[PROBLEM REQUIREMENTS]: I need the lines below from the one with "Landmark Information Group" down to the one with "standard environmental liability" reproduced exactly, both ends included, and nothing else.

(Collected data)
BEGIN

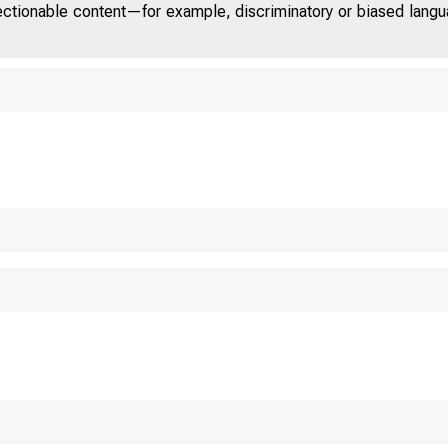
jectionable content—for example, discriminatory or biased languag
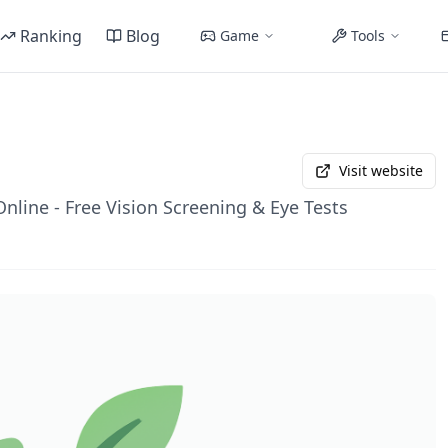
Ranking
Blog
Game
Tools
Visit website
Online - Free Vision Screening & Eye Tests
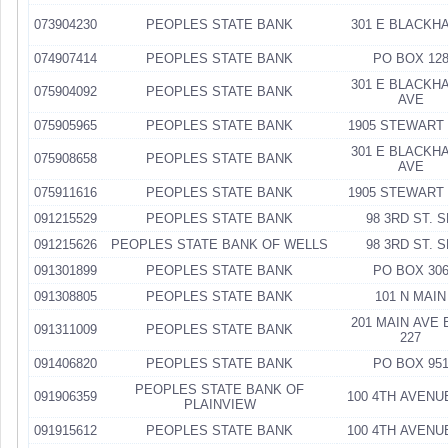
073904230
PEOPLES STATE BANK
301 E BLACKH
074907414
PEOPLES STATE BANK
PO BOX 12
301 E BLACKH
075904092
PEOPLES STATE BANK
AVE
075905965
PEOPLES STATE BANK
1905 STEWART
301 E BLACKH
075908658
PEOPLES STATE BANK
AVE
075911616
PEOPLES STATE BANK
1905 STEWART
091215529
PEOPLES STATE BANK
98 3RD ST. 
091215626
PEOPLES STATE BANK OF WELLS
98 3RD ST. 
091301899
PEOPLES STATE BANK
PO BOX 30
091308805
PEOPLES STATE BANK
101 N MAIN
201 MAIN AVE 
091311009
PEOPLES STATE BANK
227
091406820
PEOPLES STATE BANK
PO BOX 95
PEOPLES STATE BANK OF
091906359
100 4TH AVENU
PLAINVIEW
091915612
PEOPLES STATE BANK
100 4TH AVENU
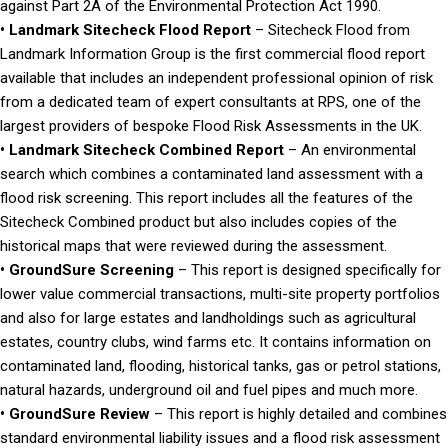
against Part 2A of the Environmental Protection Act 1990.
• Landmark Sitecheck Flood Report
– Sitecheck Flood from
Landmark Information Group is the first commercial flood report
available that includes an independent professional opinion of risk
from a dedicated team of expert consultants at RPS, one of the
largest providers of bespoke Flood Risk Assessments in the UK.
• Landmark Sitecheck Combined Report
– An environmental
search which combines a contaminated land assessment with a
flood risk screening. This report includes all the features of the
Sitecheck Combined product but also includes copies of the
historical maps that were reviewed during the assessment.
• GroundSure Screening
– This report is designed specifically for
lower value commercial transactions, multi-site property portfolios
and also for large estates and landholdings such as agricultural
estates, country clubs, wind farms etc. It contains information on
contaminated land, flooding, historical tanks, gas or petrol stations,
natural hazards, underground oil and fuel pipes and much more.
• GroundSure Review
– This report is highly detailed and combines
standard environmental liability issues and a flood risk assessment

END
BEGIN

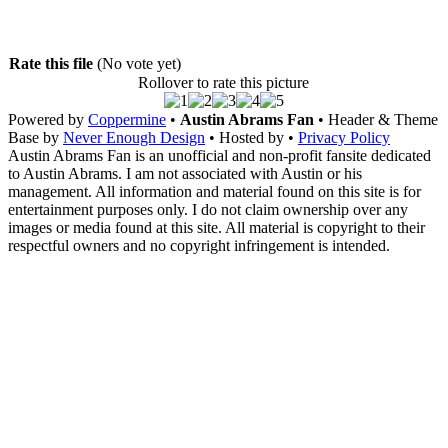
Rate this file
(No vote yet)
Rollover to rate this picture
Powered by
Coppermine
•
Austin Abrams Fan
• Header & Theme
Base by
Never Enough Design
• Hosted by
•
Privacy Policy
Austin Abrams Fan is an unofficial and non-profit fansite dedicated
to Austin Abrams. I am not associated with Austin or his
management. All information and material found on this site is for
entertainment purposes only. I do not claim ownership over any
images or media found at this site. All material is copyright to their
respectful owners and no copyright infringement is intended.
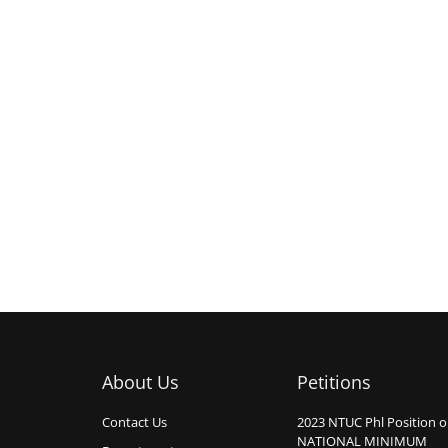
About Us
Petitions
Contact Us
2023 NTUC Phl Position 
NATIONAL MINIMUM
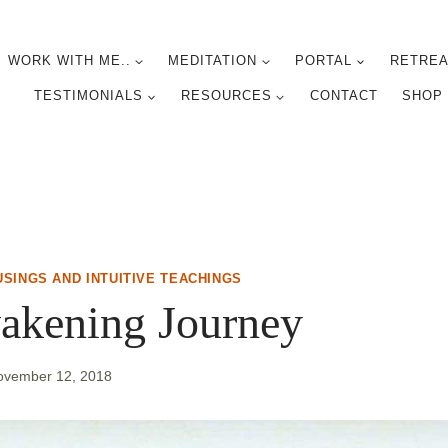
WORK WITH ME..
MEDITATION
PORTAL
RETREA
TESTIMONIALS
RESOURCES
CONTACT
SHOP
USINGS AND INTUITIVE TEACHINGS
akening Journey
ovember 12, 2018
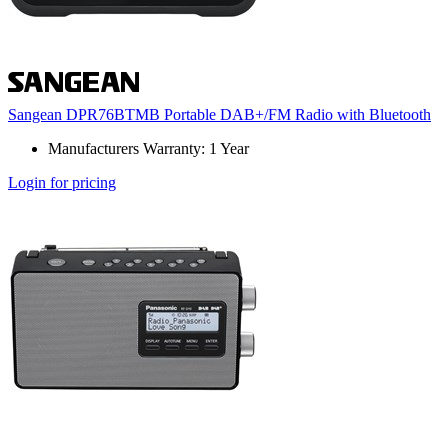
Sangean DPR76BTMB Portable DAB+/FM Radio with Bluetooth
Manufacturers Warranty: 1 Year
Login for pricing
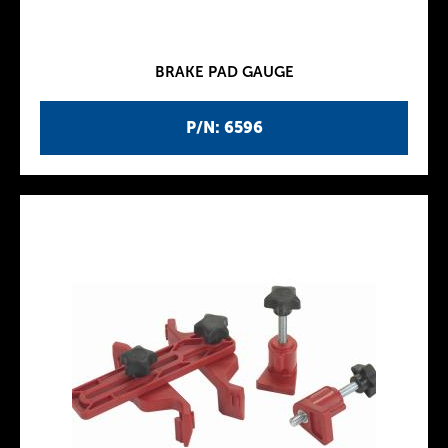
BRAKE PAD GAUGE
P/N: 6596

END

[ANSWER TO THIS EXERCISE]:
Landmark Information Group is the first commercial flood report
available that includes an independent professional opinion of risk
from a dedicated team of expert consultants at RPS, one of the
largest providers of bespoke Flood Risk Assessments in the UK.
• Landmark Sitecheck Combined Report
– An environmental
search which combines a contaminated land assessment with a
flood risk screening. This report includes all the features of the
Sitecheck Combined product but also includes copies of the
historical maps that were reviewed during the assessment.
• GroundSure Screening
– This report is designed specifically for
lower value commercial transactions, multi-site property portfolios
and also for large estates and landholdings such as agricultural
estates, country clubs, wind farms etc. It contains information on
contaminated land, flooding, historical tanks, gas or petrol stations,
natural hazards, underground oil and fuel pipes and much more.
• GroundSure Review
– This report is highly detailed and combines
standard environmental liability issues and a flood risk assessment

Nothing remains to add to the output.